1. **Pick the family** from the cheat sheet above. If an existing config-driven
   family fits, add a `ToolCallConfig::<your_model>()` constructor in
   `tool_calling/config.rs`, register it in `tool_calling/parsers.rs`. Done —
   you inherit all the shared parser and tests.

2. **If the grammar is genuinely new**, add a module under `tool_calling/` and
   add a `ParserConfig` variant in `config.rs`. Follow the existing parser
   modules for layout.

3. **For reasoning**, prefer aliasing to `BasicReasoningParser` unless the
   grammar truly diverges (append-think, Harmony channels). Most new models
   use plain `<think>...</think>` and can share.

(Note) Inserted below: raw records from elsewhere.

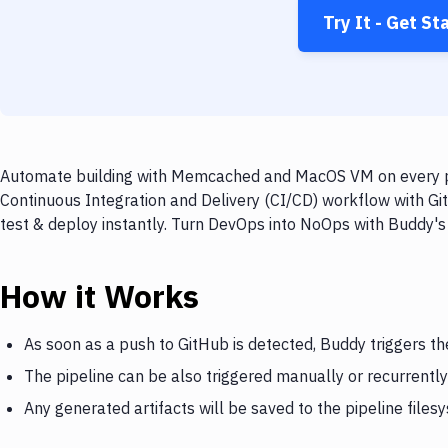
Try It - Get St
Automate building with Memcached and MacOS VM on every pus
Continuous Integration and Delivery (CI/CD) workflow with 
test & deploy instantly. Turn DevOps into NoOps with Buddy's
How it Works
As soon as a push to GitHub is detected, Buddy triggers
The pipeline can be also triggered manually or recurrently
Any generated artifacts will be saved to the pipeline files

4. **Write tests.** Minimum viable set is in [`TESTING.md`](./TESTING.md) (T1–T20
   taxonomy). At minimum: T1/T2/T3 for correctness, T5 for truncation
   behavior, T8/T9 for streaming, T14 for interleaved text. `N/A` categories
   should be explicitly called out in a comment rather than silently skipped.

## Related docs

- [`TESTING.md`](./TESTING.md) — corner-case taxonomy (T1–T20). What every
  parser should be tested against, what's N/A per family, what's a universal
  gap today.
- `lib/llm/tests/data/` — captured streaming fixtures per (engine × model)
  that feed `test_streaming_tool_parsers.rs`. The replay side of the testing
  story.

## Integration with the rest of Dynamo

- `lib/llm/src/preprocessor/prompt/` — pre-model side. Writes the prompts
  that (eventually) come back and get parsed here.
- `lib/llm/src/preprocessor.rs` — top-level request/response pipeline.
  Decides whether to run the reasoning parser based on
  `is_reasoning_disabled_by_request`, then hands the reasoning-stripped
  tail to the tool-call parser.
- `components/src/dynamo/frontend/` — Python frontend that surfaces parsed
  output as OpenAI-compatible SSE chunks to the client.